Task objective: Look through the entries below and show every line containing the word "шиповника".

· · · · ·

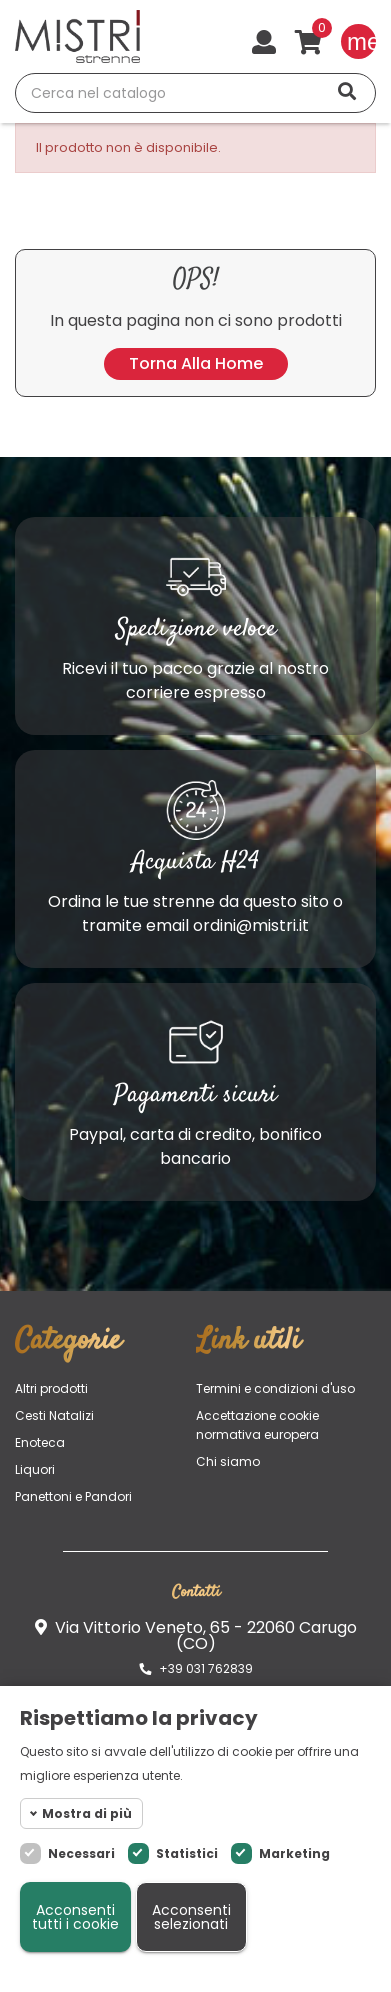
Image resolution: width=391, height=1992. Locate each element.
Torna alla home (196, 363)
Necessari (81, 1853)
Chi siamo (228, 1461)
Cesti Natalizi (54, 1415)
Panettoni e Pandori (73, 1496)
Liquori (35, 1469)
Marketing (294, 1853)
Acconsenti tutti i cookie (75, 1917)
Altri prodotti (51, 1388)
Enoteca (40, 1442)
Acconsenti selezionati (191, 1917)
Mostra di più (87, 1813)
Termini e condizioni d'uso (275, 1388)
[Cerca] (195, 93)
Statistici (187, 1853)
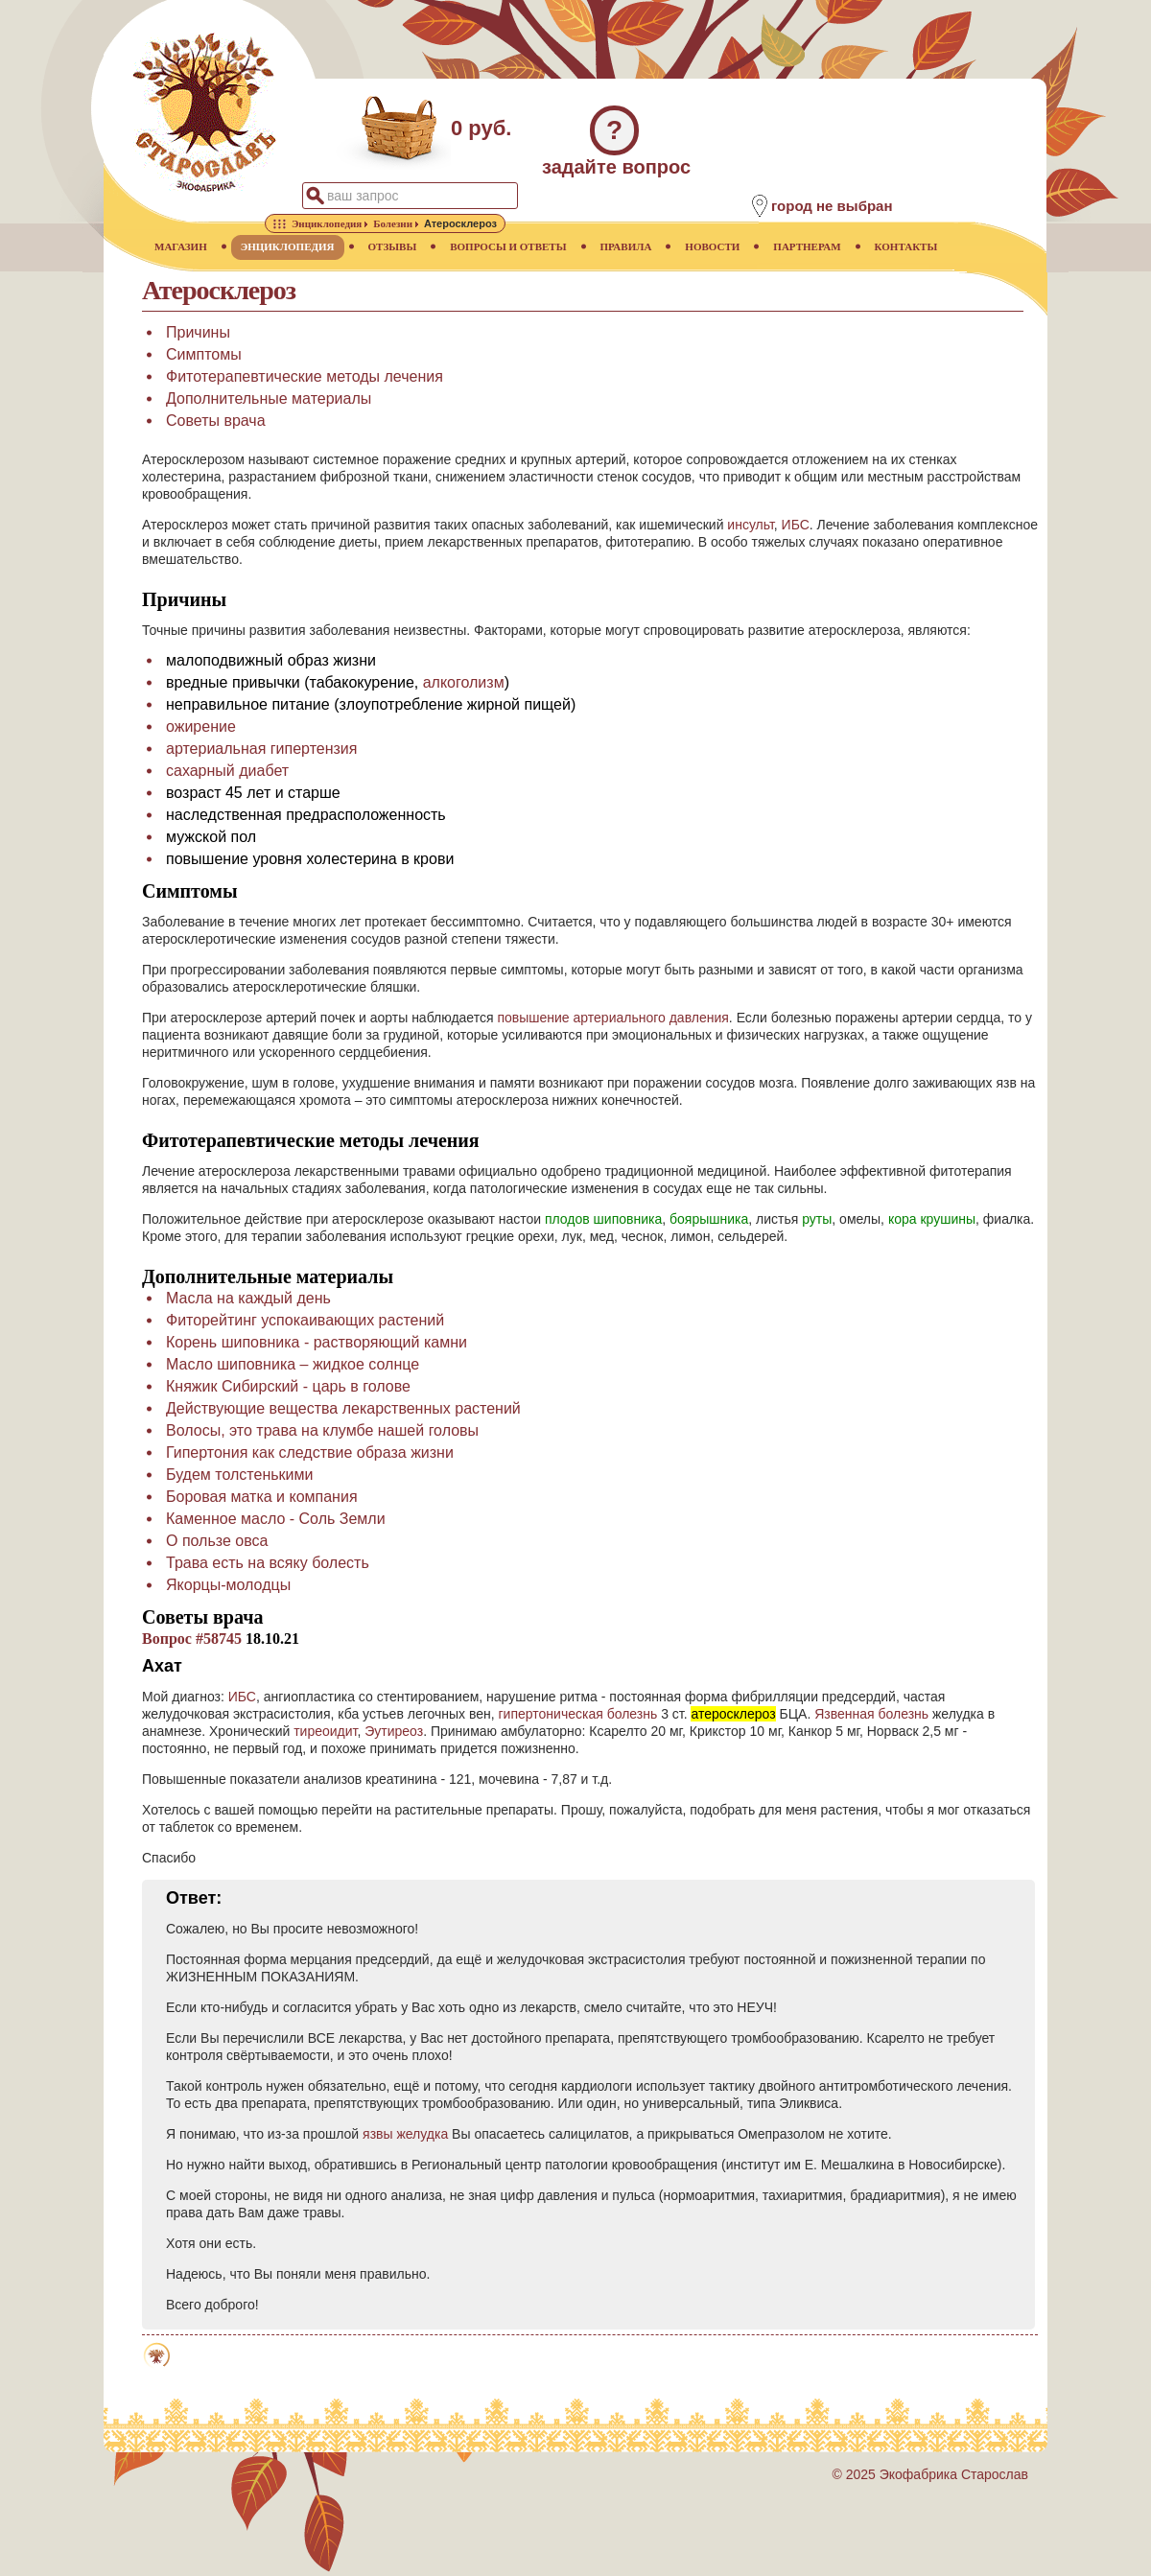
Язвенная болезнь (871, 1713)
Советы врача (216, 420)
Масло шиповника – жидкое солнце (292, 1364)
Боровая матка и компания (262, 1496)
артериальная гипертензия (261, 748)
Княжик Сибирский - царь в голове (288, 1386)
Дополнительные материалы (268, 398)
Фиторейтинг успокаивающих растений (305, 1320)
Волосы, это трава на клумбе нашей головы (322, 1430)
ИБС (796, 524)
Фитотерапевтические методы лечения (304, 376)
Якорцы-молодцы (228, 1585)
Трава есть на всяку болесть (267, 1563)
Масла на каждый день (248, 1298)
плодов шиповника (603, 1219)
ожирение (201, 726)
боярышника (708, 1219)
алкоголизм (464, 682)
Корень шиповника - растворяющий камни (316, 1342)
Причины (198, 332)
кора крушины (931, 1219)
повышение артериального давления (612, 1017)
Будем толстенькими (239, 1474)
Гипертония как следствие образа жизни (310, 1452)
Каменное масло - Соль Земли (276, 1518)
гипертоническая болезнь (578, 1713)
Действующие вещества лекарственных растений (343, 1408)
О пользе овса (217, 1541)
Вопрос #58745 (192, 1638)
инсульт (750, 524)
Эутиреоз (393, 1731)
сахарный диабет (227, 770)
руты (817, 1219)
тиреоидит (325, 1731)
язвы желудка (405, 2134)
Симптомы (204, 354)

· · · · ·

Output of the exercise:
Масло шиповника – жидкое солнце (292, 1364)
плодов шиповника (603, 1219)
Корень шиповника - растворяющий камни (316, 1342)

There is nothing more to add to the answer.